The via dei principi (princes’ way) took us across dried-up fields where the corn had already been harvested. We walked to the tombs of the princess and that of the prince. Both tombs, capped by an earth tumulus, consisted of a semi-arched inner cell (the idea of semi-arches I had come across as far away as Orkney) and an outer vestibule. The atmosphere was filled with the perfume of wild fennel and the expansive views of gently rolling countryside towards the sea were quite lovely. We returned visiting the Luzi tomb.
In the late afternoon we joined a little group to visit tombs not normally open to the public. Our visit was the highlight of our Etruscan exploration. The tombs were among the most beautiful we’d ever seen and included the panthers’ tomb, the horses’ tomb and the bulls’ tomb.
Since Etruscan tombs range over a thousand years they did change over time and it is well to note briefly their typologies. In the first, Villanovan period, the dead were cremated and the ashes placed into pots. The second period introduces painted tombs with the dead laid on funerary beds in the vault, which was then sealed. The third brings the advent of sarcophagi in which the dead were placed inside the chamber. This method had the advantage that family members could be added to without hygiene problems.
The first tomb we saw, that of the Anina, is an example of this last period of Etruscan civilization. The tomb, discovered in 1967, dates back to the third century BC and has the dead placed in sarcophagi. I especially loved the figures of the two death demons painted on the inside of the entrance: Charun, the male demon, with his hammer ready to inflict pain on the souls of the dead and Vanth the female demon with a torch to light the way of the dead towards the other world.
The children in our group joined in an Etruscan workshop while we adults went off to see more tombs. We don’t know what they did in that workshop but we saw an Etruscan alphabet written up and some paints so I’m sure they had plenty to do.
The tomb of the panthers was only discovered in 1971 and is the earliest of Tarquinia’s painted tombs. The panthers (leopards really, but there is already a leopards tomb so it had to be called a different name) are painted in only two colours and the artist is clearly a ceramicist since the more developed painting style has not appeared yet. I found these animals more charming than ferocious.( Drawing of the panthers’ tomb courtesy of my other half, Alexandra.)
The tomb of the Baron has some wonderfully drawn horses and a lady whose evanescent farewell poignantly emphasises her separation from the world of the living.
The tomb of the bulls is notable for two things: first the representation of an episode from the Iliad (thus showing the close connection between Greek and Etruscan civilization) and, second, the erotic scenes of both types of love.
We returned that evening to the lovely church of Santa Maria in Castello for a superb concert of baroque cello – two cellos in fact.
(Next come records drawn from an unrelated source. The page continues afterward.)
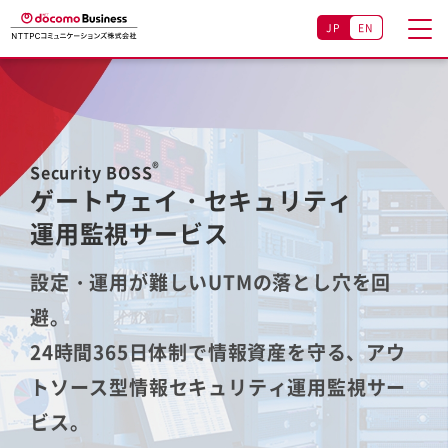
JP
EN
®
Security BOSS
ゲートウェイ・セキュリティ
運用監視サービス
設定・運用が難しいUTMの落とし穴を回
避。
24時間365日体制で情報資産を守る、アウ
トソース型情報セキュリティ運用監視サー
ビス。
The practise of playing on period instruments has reached a truly stratospheric level in Italy after a late start.
The programme, which included sonatas by Vivaldi and Geminiani, was a great conclusion to the events of this, our last day in Tarquinia where we were enchanted by the greatest pleasures life can offer: sun, sea, mediaeval streets, Vivaldi, commedia dell’arte, fireworks displays, good food, great wines and, above all, those extraordinary painted Etruscan tombs.